DIRECTIONS: Please report every line in the material below where the word "lado" is found.

EXERCISE MATERIAL:
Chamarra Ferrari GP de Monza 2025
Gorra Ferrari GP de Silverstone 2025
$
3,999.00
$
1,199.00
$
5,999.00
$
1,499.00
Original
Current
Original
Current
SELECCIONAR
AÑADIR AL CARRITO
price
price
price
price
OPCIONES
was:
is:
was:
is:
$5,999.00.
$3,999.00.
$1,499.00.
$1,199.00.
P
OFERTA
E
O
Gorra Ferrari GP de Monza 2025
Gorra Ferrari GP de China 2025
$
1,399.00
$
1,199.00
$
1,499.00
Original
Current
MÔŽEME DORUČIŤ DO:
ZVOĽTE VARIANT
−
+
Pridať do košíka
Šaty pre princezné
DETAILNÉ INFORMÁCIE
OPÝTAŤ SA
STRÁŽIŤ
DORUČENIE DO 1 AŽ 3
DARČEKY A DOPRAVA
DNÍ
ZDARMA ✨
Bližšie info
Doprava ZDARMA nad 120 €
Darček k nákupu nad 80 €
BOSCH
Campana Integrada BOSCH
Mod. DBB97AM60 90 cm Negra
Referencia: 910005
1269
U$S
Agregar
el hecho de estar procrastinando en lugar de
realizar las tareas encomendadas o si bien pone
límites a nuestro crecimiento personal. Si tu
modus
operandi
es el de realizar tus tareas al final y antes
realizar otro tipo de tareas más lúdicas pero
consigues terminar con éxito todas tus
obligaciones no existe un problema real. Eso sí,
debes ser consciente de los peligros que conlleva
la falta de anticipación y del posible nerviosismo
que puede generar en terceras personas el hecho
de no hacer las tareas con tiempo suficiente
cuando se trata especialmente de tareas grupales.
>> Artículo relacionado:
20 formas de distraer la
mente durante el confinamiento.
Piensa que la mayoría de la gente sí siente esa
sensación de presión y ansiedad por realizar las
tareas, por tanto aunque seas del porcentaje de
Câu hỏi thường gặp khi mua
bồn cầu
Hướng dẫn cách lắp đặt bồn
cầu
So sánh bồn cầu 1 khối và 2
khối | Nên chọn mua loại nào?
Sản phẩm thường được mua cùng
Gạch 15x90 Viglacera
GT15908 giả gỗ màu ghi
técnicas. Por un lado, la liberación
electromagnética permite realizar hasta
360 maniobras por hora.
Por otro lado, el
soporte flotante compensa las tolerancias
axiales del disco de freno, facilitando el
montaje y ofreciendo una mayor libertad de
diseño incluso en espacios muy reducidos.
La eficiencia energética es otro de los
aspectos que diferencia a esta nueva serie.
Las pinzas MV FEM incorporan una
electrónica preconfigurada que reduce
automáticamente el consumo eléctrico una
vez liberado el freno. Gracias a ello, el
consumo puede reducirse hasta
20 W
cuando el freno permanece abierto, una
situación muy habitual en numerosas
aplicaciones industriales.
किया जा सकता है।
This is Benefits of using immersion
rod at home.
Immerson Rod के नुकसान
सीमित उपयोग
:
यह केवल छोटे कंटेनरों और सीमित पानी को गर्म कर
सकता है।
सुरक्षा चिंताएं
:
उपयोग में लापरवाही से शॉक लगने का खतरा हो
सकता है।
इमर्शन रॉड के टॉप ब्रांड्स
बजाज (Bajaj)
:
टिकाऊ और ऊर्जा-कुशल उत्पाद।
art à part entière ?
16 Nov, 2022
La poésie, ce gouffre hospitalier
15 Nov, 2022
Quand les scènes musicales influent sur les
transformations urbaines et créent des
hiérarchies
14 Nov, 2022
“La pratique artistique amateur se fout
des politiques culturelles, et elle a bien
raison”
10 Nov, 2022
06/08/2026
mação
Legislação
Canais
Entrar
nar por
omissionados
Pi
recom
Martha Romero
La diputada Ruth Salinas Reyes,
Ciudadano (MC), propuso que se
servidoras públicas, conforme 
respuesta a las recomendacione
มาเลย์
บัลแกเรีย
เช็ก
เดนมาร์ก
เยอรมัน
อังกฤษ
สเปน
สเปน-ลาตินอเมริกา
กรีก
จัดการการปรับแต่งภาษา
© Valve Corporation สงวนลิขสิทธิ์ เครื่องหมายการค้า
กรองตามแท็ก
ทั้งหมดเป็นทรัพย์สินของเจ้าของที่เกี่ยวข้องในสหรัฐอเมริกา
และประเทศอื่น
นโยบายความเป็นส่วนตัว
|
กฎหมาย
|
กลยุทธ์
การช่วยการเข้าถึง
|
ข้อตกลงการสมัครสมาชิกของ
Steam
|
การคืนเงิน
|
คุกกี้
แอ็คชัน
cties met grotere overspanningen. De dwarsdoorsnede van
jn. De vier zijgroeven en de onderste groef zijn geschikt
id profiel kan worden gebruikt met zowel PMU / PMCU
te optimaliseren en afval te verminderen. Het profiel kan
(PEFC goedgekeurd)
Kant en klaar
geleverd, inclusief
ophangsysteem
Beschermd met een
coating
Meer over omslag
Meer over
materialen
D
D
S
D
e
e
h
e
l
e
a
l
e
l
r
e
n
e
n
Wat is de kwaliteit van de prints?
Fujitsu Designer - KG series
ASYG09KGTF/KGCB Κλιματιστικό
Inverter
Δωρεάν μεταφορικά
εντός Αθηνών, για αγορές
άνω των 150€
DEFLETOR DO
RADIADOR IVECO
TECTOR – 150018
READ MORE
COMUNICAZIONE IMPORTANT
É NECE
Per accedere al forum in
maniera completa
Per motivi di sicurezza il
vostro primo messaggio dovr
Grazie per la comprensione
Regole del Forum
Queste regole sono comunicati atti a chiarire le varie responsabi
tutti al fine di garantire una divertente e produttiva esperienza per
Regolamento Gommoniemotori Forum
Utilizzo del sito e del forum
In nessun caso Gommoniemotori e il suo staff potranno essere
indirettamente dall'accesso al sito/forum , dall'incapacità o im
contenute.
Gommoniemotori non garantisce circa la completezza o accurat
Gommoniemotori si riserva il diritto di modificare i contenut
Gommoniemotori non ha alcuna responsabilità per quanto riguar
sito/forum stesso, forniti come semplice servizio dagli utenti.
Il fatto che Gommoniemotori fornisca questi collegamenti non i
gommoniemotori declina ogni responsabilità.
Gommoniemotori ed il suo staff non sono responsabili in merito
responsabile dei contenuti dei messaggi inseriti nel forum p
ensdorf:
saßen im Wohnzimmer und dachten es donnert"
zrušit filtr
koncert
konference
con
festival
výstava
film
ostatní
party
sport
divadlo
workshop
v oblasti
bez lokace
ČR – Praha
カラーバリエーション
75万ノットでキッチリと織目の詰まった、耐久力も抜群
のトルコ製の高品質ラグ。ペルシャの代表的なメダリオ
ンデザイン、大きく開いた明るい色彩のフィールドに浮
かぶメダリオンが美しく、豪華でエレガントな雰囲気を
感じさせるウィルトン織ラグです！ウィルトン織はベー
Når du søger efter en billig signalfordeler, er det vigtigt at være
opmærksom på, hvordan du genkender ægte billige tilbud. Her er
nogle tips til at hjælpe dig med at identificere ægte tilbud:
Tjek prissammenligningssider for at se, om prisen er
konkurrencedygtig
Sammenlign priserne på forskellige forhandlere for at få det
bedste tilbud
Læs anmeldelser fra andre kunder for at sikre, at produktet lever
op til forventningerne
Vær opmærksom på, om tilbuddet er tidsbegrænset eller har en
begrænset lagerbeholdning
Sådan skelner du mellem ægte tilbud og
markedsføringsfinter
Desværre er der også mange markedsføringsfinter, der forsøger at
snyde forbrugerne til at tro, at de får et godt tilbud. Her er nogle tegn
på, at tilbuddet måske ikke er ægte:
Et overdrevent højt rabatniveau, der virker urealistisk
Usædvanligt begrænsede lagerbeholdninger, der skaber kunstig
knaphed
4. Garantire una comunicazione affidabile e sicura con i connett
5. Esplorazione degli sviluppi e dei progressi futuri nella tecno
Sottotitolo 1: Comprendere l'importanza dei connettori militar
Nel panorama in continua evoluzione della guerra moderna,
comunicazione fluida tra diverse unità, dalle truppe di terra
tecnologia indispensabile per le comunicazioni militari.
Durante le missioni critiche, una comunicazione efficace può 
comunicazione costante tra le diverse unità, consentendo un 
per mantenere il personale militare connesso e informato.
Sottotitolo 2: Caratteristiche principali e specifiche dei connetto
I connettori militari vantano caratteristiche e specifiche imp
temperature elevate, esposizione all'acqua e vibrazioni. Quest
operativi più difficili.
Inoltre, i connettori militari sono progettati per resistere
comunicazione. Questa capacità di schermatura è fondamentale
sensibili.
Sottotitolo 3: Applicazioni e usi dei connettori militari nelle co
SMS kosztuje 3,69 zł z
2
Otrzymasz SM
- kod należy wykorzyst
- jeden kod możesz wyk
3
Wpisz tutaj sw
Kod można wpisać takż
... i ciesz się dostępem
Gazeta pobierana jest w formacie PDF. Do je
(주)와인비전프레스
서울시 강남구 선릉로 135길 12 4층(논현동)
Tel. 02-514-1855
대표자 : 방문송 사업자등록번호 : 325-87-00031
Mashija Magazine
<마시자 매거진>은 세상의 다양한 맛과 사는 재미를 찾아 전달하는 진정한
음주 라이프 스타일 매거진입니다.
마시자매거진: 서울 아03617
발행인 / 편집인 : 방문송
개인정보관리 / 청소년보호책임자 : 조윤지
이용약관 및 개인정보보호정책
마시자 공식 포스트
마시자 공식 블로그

RESULT OF THE TASK:
técnicas. Por un lado, la liberación
Por otro lado, el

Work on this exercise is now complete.